§ Work order: Below are entries; copy exactly, and only, the lines from the one containing "Главная (71, 243)" through their final line, leaving out pictures.

^^^^^^^^

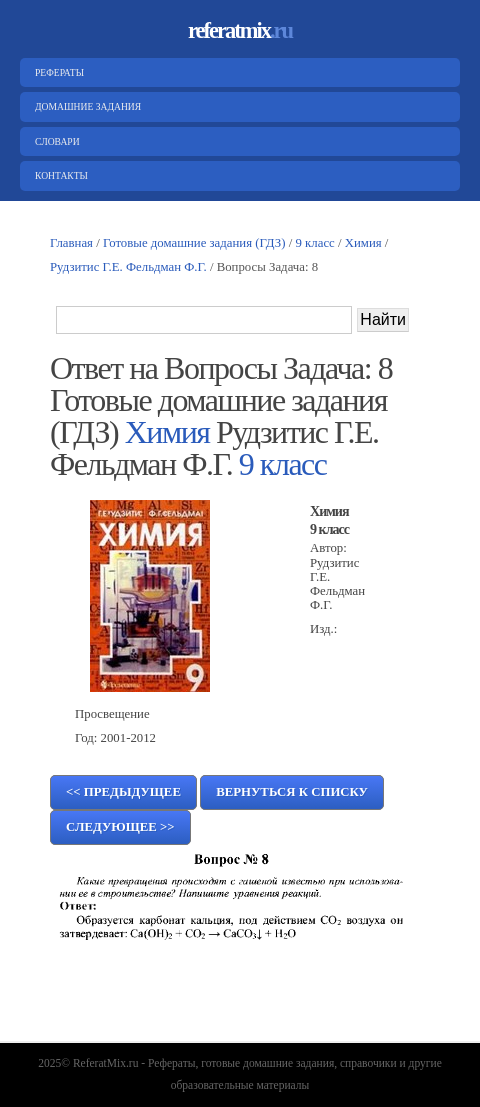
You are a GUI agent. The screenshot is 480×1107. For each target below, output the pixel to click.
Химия (363, 243)
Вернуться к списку (292, 792)
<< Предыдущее (123, 792)
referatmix (240, 30)
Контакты (59, 175)
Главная (71, 243)
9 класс (315, 243)
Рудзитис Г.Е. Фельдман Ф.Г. (128, 267)
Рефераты (57, 72)
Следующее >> (120, 827)
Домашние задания (85, 106)
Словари (55, 141)
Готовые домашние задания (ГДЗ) (194, 243)
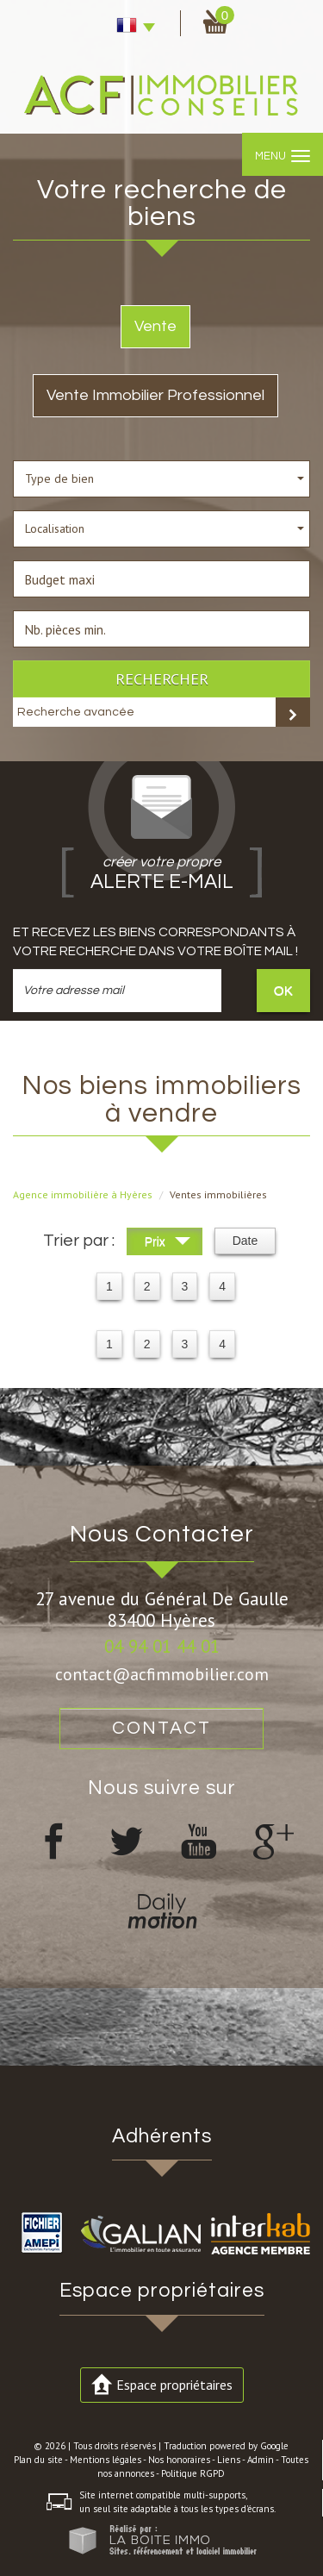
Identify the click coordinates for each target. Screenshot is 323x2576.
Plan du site (38, 2460)
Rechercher (161, 678)
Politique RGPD (193, 2473)
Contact (161, 1728)
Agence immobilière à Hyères (82, 1194)
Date (245, 1240)
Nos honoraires (179, 2460)
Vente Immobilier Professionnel (155, 395)
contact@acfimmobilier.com (162, 1674)
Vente (155, 326)
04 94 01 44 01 (162, 1646)
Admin (260, 2460)
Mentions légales (105, 2460)
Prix (167, 1244)
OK (283, 990)
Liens (228, 2460)
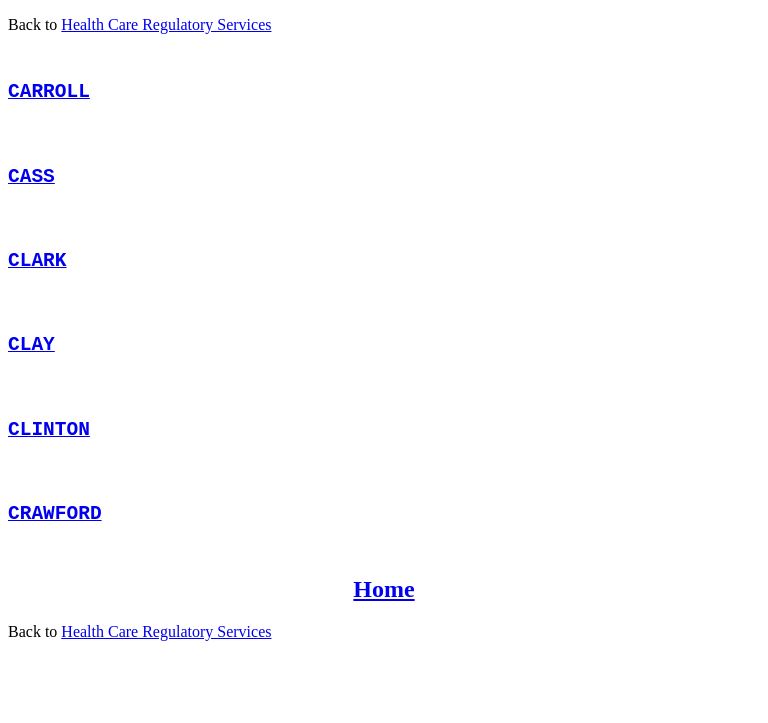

^^^^^^^^

§ Result of the exercise:
Главная (71, 243)
9 класс (315, 243)
Рудзитис Г.Е. Фельдман Ф.Г. (128, 267)
Рефераты (57, 72)
Следующее >> (120, 827)
Домашние задания (85, 106)
Словари (55, 141)
Готовые домашние задания (ГДЗ) (194, 243)
Identify the click coordinates for each target. Screenshot is 323x2576.
Plan du site (38, 2460)
Rechercher (161, 678)
Politique RGPD (193, 2473)
Contact (161, 1728)
Agence immobilière à Hyères (82, 1194)
Date (245, 1240)
Nos honoraires (179, 2460)
Vente Immobilier Professionnel (155, 395)
contact@acfimmobilier.com (162, 1674)
Vente (155, 326)
04 94 01 44 01 (162, 1646)
Admin (260, 2460)
Mentions légales (105, 2460)
Prix (167, 1244)
OK (283, 990)
Liens (228, 2460)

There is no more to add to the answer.